Quantum Machine Learning vs. Machine Learning for Quantum Computing
Machine learning and quantum computing are two expanding technologies with tremendous potential. What if they are combined, into quantum machine learning (QML)? I will give an overview of QML, pointing out that quantum mechanics makes it difficult to “quantize” classical ML algorithms such as artificial neural networks. Instead, existing QML algorithms are typically hybrid algorithms, part classical, part quantum. An alternative to making ML quantum is to use ML as part of the software required to operate a quantum computer. I will give some examples from my own research of both types of algorithms, using a hybrid QML approach to address a logistics problem and using deep reinforcement learning for compiling quantum code and for quantum error correction.

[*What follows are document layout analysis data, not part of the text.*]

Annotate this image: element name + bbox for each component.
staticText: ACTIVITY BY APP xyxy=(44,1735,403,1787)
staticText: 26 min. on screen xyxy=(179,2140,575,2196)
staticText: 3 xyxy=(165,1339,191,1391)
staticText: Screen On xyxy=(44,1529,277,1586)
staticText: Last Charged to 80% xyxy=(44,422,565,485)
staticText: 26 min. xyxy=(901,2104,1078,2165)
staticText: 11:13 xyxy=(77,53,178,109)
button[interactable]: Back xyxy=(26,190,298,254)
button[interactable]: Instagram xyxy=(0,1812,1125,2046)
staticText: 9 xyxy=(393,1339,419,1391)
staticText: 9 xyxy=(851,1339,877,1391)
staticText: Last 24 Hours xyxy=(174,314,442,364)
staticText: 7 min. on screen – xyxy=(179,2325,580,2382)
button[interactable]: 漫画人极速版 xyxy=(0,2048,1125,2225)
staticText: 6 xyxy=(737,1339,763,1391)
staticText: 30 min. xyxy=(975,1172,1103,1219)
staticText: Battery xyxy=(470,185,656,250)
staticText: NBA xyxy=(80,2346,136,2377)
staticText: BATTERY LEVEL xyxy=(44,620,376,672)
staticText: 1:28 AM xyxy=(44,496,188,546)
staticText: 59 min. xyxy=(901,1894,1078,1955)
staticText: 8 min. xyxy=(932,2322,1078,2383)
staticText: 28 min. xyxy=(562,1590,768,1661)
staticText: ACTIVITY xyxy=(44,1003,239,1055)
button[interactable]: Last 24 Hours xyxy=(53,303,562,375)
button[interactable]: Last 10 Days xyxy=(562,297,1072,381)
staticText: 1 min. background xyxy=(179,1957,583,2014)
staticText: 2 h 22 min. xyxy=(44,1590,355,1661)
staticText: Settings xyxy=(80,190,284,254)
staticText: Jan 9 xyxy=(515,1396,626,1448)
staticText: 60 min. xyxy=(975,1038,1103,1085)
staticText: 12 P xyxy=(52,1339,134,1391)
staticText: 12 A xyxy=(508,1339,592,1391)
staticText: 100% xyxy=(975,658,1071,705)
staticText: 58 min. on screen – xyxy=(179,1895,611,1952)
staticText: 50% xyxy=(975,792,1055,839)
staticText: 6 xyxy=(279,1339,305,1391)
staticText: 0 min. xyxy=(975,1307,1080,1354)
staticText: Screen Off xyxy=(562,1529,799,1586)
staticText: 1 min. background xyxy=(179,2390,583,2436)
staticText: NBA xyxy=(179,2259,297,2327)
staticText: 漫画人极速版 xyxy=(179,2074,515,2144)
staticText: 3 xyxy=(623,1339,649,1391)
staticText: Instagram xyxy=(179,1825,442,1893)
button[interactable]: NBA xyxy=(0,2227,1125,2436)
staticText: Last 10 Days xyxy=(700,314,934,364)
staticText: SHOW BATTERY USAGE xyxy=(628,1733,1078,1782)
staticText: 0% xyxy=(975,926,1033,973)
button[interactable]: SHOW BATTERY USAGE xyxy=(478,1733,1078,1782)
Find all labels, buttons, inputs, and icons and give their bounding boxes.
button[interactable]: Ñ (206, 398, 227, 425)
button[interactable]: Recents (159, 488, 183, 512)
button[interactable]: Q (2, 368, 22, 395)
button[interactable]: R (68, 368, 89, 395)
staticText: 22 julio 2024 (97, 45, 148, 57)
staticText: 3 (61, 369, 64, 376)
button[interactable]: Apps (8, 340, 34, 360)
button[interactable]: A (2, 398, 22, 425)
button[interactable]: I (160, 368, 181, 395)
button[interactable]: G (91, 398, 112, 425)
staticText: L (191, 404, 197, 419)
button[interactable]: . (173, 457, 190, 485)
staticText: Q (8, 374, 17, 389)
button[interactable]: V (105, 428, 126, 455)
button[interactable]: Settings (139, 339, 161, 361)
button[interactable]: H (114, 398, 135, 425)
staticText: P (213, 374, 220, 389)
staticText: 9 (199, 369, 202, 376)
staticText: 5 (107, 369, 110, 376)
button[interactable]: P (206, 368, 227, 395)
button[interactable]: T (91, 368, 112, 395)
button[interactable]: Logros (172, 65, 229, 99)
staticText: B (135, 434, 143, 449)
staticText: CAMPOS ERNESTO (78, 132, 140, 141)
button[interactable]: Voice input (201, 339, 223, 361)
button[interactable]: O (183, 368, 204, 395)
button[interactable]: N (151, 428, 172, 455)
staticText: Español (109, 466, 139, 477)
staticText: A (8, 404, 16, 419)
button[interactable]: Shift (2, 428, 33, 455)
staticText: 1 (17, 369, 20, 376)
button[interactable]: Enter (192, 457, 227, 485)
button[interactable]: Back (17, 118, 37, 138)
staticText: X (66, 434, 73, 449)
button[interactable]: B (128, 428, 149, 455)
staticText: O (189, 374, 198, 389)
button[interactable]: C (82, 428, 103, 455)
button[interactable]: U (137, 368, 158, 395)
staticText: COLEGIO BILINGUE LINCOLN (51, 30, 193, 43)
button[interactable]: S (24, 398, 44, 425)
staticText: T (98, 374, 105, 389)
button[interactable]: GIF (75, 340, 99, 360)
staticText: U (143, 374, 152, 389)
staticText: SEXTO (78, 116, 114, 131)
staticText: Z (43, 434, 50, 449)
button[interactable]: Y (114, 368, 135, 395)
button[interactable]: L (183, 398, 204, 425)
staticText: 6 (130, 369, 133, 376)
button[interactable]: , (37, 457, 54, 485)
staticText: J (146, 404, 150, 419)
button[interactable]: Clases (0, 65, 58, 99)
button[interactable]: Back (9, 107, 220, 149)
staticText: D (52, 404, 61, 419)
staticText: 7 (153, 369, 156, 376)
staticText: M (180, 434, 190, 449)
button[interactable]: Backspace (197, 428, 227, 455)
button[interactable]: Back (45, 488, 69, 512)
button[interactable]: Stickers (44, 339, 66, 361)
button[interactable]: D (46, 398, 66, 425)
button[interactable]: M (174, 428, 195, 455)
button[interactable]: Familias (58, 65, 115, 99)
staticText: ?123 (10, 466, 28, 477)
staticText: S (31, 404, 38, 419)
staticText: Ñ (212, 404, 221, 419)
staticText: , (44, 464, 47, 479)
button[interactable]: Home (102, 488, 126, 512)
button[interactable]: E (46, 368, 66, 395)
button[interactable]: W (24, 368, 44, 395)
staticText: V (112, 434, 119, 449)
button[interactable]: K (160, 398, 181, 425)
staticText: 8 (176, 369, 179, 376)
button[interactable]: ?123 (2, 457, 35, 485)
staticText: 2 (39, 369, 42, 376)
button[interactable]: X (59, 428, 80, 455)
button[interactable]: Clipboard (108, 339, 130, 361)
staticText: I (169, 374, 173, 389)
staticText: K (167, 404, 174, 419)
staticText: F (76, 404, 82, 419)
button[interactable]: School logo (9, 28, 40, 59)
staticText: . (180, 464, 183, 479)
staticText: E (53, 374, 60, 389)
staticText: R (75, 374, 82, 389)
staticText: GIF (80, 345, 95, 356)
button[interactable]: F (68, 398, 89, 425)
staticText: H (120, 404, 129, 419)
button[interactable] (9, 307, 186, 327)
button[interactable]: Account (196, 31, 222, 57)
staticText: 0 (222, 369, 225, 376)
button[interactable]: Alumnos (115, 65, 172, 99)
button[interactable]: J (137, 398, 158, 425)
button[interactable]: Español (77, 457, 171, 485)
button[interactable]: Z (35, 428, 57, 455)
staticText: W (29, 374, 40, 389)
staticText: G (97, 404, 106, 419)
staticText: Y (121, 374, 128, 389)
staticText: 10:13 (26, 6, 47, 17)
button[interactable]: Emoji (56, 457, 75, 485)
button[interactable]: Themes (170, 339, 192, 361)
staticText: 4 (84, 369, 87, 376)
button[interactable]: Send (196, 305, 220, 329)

Mats Granath is Docent in theoretical physics, employed at the University of Gothenburg (GU). He has an MSc in Engineering physics from Chalmers, a PhD from GU, and postdoc stays at UCLA and Nordita. Recent research has focused on quantum computing, quantum machine learning, and deep learning applications to both physics and engineering problems. He is a project PI at the Wallenberg Centre for Quantum Technology (WACQT), the director of the master’s program Complex adaptive systems at GU and Chalmers, and the coordinator at GU for the Swedish National Infrastructure for Computing (SNIC).